Create file template-instance.yaml
:
apiVersion: config.kiosk.sh/v1alpha1
kind: TemplateInstance
metadata:
name: network-isolation-instance
namespace: some-namespace
spec:
sync: true
template: network-isolation
Create TemplateInstance using kubectl
:
kubectl apply -f template-instance.yaml
Delete Instances
Deleting template instances is only possible via kubectl
:
# IMPORTANT: Make sure to switch to the context of the connected cluster!
kubectl delete templateinstance -n [NAMESPACE] [TEMPLATE_INSTANCE_NAME]

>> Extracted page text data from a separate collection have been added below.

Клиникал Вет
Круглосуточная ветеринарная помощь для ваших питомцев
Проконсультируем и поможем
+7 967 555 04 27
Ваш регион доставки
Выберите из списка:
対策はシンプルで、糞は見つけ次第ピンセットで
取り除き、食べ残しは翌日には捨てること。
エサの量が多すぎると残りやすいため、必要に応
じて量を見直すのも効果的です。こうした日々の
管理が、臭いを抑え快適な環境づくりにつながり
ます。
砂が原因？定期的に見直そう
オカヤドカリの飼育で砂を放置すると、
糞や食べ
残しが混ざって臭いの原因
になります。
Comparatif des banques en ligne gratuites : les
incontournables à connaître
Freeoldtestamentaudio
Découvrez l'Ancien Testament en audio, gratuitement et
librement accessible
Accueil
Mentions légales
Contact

Security Template Parameters
Template parameters are a way to allow template instances to change certain parts of a template. Currently, they can only be configured in the Loft UI via the Show Yaml
button or via kubectl
directly. Furthermore, there are several predefined parameters that can be used within a template, to change the deployed resources based on which namespace they got deployed in.

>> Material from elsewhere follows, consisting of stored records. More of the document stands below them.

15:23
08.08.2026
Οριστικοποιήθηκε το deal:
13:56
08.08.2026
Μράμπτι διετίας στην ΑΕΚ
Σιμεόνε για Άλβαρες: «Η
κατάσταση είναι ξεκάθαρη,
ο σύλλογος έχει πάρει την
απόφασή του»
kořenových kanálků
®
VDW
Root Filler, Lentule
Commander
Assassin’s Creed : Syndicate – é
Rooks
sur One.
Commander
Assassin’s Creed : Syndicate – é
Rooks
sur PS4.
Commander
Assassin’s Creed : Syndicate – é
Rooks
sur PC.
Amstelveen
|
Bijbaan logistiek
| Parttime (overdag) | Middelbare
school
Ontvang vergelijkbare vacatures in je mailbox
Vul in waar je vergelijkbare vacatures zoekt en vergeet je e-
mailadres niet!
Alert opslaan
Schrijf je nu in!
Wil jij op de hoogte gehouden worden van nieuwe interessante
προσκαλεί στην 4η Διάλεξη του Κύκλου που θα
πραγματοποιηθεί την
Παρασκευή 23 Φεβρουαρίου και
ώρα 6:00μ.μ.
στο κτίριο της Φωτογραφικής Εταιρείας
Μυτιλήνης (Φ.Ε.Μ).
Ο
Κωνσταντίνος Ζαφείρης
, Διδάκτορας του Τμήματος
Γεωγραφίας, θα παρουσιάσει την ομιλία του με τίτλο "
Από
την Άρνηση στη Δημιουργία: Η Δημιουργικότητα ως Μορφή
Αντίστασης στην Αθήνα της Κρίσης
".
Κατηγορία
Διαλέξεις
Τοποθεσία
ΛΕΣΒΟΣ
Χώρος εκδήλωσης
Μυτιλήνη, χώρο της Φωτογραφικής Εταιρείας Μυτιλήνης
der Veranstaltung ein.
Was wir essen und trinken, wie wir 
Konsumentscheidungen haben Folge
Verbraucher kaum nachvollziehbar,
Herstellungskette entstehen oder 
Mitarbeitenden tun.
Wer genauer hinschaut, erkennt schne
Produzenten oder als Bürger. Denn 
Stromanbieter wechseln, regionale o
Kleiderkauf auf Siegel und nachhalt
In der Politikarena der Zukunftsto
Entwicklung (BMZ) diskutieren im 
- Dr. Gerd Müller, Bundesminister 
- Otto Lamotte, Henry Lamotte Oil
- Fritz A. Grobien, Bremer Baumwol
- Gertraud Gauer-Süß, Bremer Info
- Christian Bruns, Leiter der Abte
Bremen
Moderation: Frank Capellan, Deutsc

Parameters can be defined in the parameters
section of a template:
apiVersion: config.kiosk.sh/v1alpha1
kind: Template
metadata:
name: space-restrictions
# This section defines parameters that can be used for this template
# Can be used in resources.manifests and resources.helm.values
parameters:
# Name of the parameter
- name: DEFAULT_CPU_LIMIT
# The default value of the parameter
value: "1"
- name: DEFAULT_CPU_REQUESTS
value: "0.5"
# If a parameter is required the template instance will need to set it
# required: true
# Make sure only values are entered for this parameter
validation: "^[0-9]*\\.?[0-9]+$"
resources:
manifests:
- apiVersion: v1
kind: LimitRange
metadata:
name: space-limit-range
annotations:
# Parameters can also be used inside a string
# with ${namespace.metadata.annotations.myAnnotation}
example-parameter: "Hello from ${namespace} - ${WILL_NOT_BE_REPLACED}"
spec:
limits:
- default:
# Use the DEFAULT_CPU_LIMIT parameter here and
# parse it as json, which renders the "1" as 1.

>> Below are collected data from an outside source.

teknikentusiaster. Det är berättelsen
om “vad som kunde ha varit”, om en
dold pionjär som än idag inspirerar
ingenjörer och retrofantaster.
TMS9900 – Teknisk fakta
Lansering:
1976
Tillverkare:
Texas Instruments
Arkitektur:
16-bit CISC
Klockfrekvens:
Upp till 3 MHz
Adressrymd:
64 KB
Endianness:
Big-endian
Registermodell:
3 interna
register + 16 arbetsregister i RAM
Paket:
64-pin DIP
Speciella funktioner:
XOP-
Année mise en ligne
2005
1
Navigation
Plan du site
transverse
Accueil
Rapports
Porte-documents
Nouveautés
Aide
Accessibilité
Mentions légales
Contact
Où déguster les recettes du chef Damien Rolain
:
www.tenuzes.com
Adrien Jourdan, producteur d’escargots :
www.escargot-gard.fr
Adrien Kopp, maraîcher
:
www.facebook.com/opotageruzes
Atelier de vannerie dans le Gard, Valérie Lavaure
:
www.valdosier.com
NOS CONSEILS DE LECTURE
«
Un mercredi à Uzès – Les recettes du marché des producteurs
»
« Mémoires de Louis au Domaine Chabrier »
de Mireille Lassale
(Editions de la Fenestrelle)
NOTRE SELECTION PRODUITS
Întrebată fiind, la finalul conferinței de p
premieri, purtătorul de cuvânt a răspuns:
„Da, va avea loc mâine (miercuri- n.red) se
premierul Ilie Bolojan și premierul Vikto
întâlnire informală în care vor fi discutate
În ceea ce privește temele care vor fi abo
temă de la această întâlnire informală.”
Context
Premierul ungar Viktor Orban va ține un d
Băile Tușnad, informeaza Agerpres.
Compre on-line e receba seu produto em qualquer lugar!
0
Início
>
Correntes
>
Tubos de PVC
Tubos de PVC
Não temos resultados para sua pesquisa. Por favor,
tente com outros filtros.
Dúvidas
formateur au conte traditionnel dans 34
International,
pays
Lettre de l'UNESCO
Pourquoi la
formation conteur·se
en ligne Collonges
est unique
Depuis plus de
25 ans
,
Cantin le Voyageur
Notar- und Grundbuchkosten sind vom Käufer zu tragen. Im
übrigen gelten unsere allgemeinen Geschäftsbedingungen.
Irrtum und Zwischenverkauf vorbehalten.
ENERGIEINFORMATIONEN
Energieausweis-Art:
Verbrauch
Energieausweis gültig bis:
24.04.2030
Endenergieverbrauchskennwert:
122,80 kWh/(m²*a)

cpu: "${{DEFAULT_CPU_LIMIT}}"
defaultRequest:
cpu: "${{DEFAULT_CPU_REQUESTS}}"
type: Container
The available predefined parameters that can be used without specifying them in the parameters
section are:
${namespace}
: Kubernetes name of the namespace / space the template got deployed in${account}
: Kubernetes name of the account that owns the namespace where the template got deployed in. Fails if the namespace is not owned by an account${namespace.metadata.annotations.MYANNOTATION}
: Value of the annotation on a namespace. If the annotation does not exist, instantiation of the template will fail.${namespace.metadata.labels.MYLABEL}
: Value of the label on a namespace. If the label does not exist, instantiation of the template will fail.${account.metadata.annotations.MYANNOTATION}
: Value of the annotation on the account that owns the namespace. If the annotation does not exist, instantiation of the template will fail.${account.metadata.labels.MYLABEL}
: Value of the label on the account that owns the namespace. If the label does not exist, instantiation of the template will fail.
Sync Security Template <> Instance
Template instances keep track of the Helm charts and manifests they are creating. When the underlying template changes, the instance will automatically update the Helm chart or the modified manifests to keep everything in sync with the template.